- [Data to examine]:

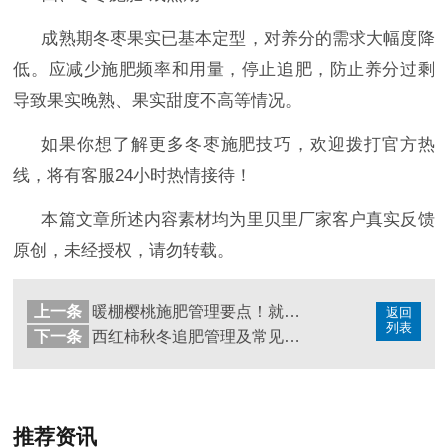
成熟期冬枣果实已基本定型，对养分的需求大幅度降
低。应减少施肥频率和用量，停止追肥，防止养分过剩
导致果实晚熟、果实甜度不高等情况。
如果你想了解更多冬枣施肥
技巧，欢迎拨打官方热
线，将有客服
24小时热情接待！
本篇文章所述内容素材均为里贝里厂家客户真实反馈
原创，未经授权，请勿转载。
上一条
暖棚樱桃施肥管理要点！就看这篇
返回
列表
下一条
西红柿秋冬追肥管理及常见问题解答。
推荐资讯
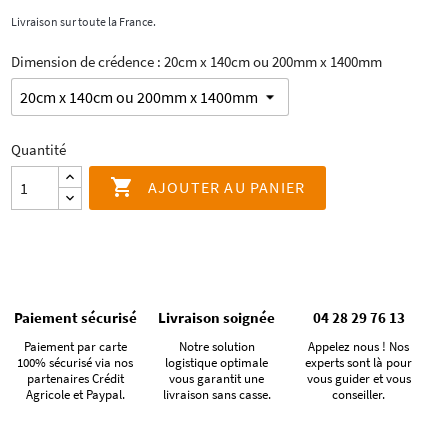
Livraison sur toute la France.
Dimension de crédence : 20cm x 140cm ou 200mm x 1400mm
Quantité

AJOUTER AU PANIER
Paiement sécurisé
Livraison soignée
04 28 29 76 13
Paiement par carte
Notre solution
Appelez nous ! Nos
100% sécurisé via nos
logistique optimale
experts sont là pour
partenaires Crédit
vous garantit une
vous guider et vous
Agricole et Paypal.
livraison sans casse.
conseiller.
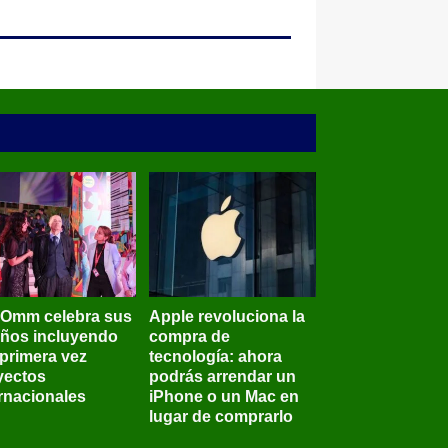
BOmm celebra sus
Apple revoluciona la
años incluyendo
compra de
 primera vez
tecnología: ahora
yectos
podrás arrendar un
ernacionales
iPhone o un Mac en
lugar de comprarlo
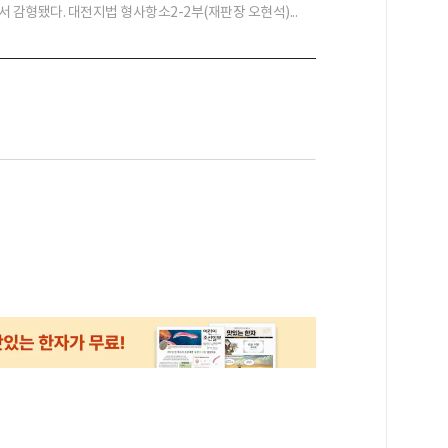
 감형됐다. 대전지법 형사항소2-2부(재판장 오현석)...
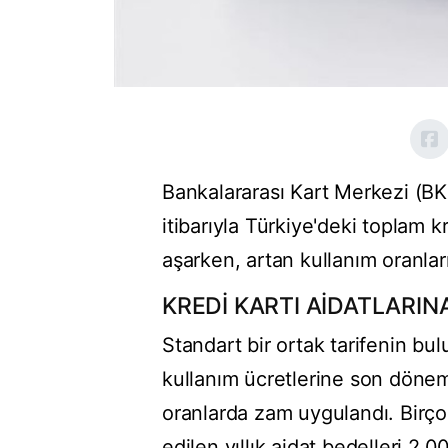
Bankalararası Kart Merkezi (BKM
itibarıyla Türkiye'deki toplam k
aşarken, artan kullanım oranları
KREDİ KARTI AİDATLARIN
Standart bir ortak tarifenin bul
kullanım ücretlerine son döne
oranlarda zam uygulandı. Birço
edilen yıllık aidat bedelleri 2.0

- [What to work on]:
Drop the pictures and copy the data exactly.

- [Answer box]:
成熟期冬枣果实已基本定型，对养分的需求大幅度降
低。应减少施肥频率和用量，停止追肥，防止养分过剩
导致果实晚熟、果实甜度不高等情况。
如果你想了解更多冬枣施肥
技巧，欢迎拨打官方热
线，将有客服
24小时热情接待！
本篇文章所述内容素材均为里贝里厂家客户真实反馈
原创，未经授权，请勿转载。
上一条
暖棚樱桃施肥管理要点！就看这篇
返回
列表
下一条
西红柿秋冬追肥管理及常见问题解答。
推荐资讯
Livraison sur toute la France.
Dimension de crédence : 20cm x 140cm ou 200mm x 1400mm
Quantité

AJOUTER AU PANIER
Paiement sécurisé
Livraison soignée
04 28 29 76 13
Paiement par carte
Notre solution
Appelez nous ! Nos
100% sécurisé via nos
logistique optimale
experts sont là pour
partenaires Crédit
vous garantit une
vous guider et vous
Agricole et Paypal.
livraison sans casse.
conseiller.
BOmm celebra sus
Apple revoluciona la
años incluyendo
compra de
 primera vez
tecnología: ahora
yectos
podrás arrendar un
ernacionales
iPhone o un Mac en
lugar de comprarlo
 감형됐다. 대전지법 형사항소2-2부(재판장 오현석)...
Bankalararası Kart Merkezi (BKM
itibarıyla Türkiye'deki toplam k
aşarken, artan kullanım oranları
KREDİ KARTI AİDATLARIN
Standart bir ortak tarifenin bul
kullanım ücretlerine son döne
oranlarda zam uygulandı. Birço
edilen yıllık aidat bedelleri 2.0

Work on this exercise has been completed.